> [Exercise aim]: The data should be printed in full, character for character.
=== Data shown ===
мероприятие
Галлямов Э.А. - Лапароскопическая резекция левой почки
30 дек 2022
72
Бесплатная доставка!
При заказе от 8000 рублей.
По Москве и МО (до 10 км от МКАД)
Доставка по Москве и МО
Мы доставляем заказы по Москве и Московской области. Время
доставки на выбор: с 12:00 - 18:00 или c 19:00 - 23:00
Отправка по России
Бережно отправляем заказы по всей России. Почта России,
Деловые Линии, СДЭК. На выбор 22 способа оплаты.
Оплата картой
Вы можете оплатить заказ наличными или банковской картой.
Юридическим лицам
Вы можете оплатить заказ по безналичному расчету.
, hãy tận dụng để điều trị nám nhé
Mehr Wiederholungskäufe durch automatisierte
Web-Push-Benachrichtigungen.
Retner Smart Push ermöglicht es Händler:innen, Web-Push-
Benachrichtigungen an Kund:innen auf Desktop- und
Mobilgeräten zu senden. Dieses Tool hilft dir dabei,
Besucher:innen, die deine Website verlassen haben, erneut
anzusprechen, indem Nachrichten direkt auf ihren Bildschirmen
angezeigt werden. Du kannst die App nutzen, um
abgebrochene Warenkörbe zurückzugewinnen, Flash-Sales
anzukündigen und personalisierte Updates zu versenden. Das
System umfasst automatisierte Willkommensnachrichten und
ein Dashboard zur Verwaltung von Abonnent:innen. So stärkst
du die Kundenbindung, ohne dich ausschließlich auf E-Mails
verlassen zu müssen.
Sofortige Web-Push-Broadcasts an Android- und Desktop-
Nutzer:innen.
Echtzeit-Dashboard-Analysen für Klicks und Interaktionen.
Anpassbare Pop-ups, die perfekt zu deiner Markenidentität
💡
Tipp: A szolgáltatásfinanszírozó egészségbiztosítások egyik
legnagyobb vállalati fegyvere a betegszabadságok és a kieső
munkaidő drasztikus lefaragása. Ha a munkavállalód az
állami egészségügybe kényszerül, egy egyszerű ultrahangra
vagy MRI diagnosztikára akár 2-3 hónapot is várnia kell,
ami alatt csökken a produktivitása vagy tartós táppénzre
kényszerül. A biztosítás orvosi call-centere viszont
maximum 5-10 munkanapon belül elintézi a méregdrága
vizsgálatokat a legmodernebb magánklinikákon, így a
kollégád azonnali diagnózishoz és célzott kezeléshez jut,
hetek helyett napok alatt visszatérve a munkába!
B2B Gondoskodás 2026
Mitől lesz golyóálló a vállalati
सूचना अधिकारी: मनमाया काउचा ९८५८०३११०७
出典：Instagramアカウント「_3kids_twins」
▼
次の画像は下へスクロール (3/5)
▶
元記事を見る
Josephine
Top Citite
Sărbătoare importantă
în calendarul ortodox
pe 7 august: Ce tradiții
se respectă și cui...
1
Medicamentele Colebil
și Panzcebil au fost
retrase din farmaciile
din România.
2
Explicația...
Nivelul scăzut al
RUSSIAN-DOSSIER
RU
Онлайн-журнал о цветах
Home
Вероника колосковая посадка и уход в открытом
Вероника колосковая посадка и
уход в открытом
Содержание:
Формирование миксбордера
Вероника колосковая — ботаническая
===
> [Answer for the task]:
мероприятие
Галлямов Э.А. - Лапароскопическая резекция левой почки
30 дек 2022
72
Бесплатная доставка!
При заказе от 8000 рублей.
По Москве и МО (до 10 км от МКАД)
Доставка по Москве и МО
Мы доставляем заказы по Москве и Московской области. Время
доставки на выбор: с 12:00 - 18:00 или c 19:00 - 23:00
Отправка по России
Бережно отправляем заказы по всей России. Почта России,
Деловые Линии, СДЭК. На выбор 22 способа оплаты.
Оплата картой
Вы можете оплатить заказ наличными или банковской картой.
Юридическим лицам
Вы можете оплатить заказ по безналичному расчету.
, hãy tận dụng để điều trị nám nhé
Mehr Wiederholungskäufe durch automatisierte
Web-Push-Benachrichtigungen.
Retner Smart Push ermöglicht es Händler:innen, Web-Push-
Benachrichtigungen an Kund:innen auf Desktop- und
Mobilgeräten zu senden. Dieses Tool hilft dir dabei,
Besucher:innen, die deine Website verlassen haben, erneut
anzusprechen, indem Nachrichten direkt auf ihren Bildschirmen
angezeigt werden. Du kannst die App nutzen, um
abgebrochene Warenkörbe zurückzugewinnen, Flash-Sales
anzukündigen und personalisierte Updates zu versenden. Das
System umfasst automatisierte Willkommensnachrichten und
ein Dashboard zur Verwaltung von Abonnent:innen. So stärkst
du die Kundenbindung, ohne dich ausschließlich auf E-Mails
verlassen zu müssen.
Sofortige Web-Push-Broadcasts an Android- und Desktop-
Nutzer:innen.
Echtzeit-Dashboard-Analysen für Klicks und Interaktionen.
Anpassbare Pop-ups, die perfekt zu deiner Markenidentität
💡
Tipp: A szolgáltatásfinanszírozó egészségbiztosítások egyik
legnagyobb vállalati fegyvere a betegszabadságok és a kieső
munkaidő drasztikus lefaragása. Ha a munkavállalód az
állami egészségügybe kényszerül, egy egyszerű ultrahangra
vagy MRI diagnosztikára akár 2-3 hónapot is várnia kell,
ami alatt csökken a produktivitása vagy tartós táppénzre
kényszerül. A biztosítás orvosi call-centere viszont
maximum 5-10 munkanapon belül elintézi a méregdrága
vizsgálatokat a legmodernebb magánklinikákon, így a
kollégád azonnali diagnózishoz és célzott kezeléshez jut,
hetek helyett napok alatt visszatérve a munkába!
B2B Gondoskodás 2026
Mitől lesz golyóálló a vállalati
सूचना अधिकारी: मनमाया काउचा ९८५८०३११०७
出典：Instagramアカウント「_3kids_twins」
▼
次の画像は下へスクロール (3/5)
▶
元記事を見る
Josephine
Top Citite
Sărbătoare importantă
în calendarul ortodox
pe 7 august: Ce tradiții
se respectă și cui...
1
Medicamentele Colebil
și Panzcebil au fost
retrase din farmaciile
din România.
2
Explicația...
Nivelul scăzut al
RUSSIAN-DOSSIER
RU
Онлайн-журнал о цветах
Home
Вероника колосковая посадка и уход в открытом
Вероника колосковая посадка и
уход в открытом
Содержание:
Формирование миксбордера
Вероника колосковая — ботаническая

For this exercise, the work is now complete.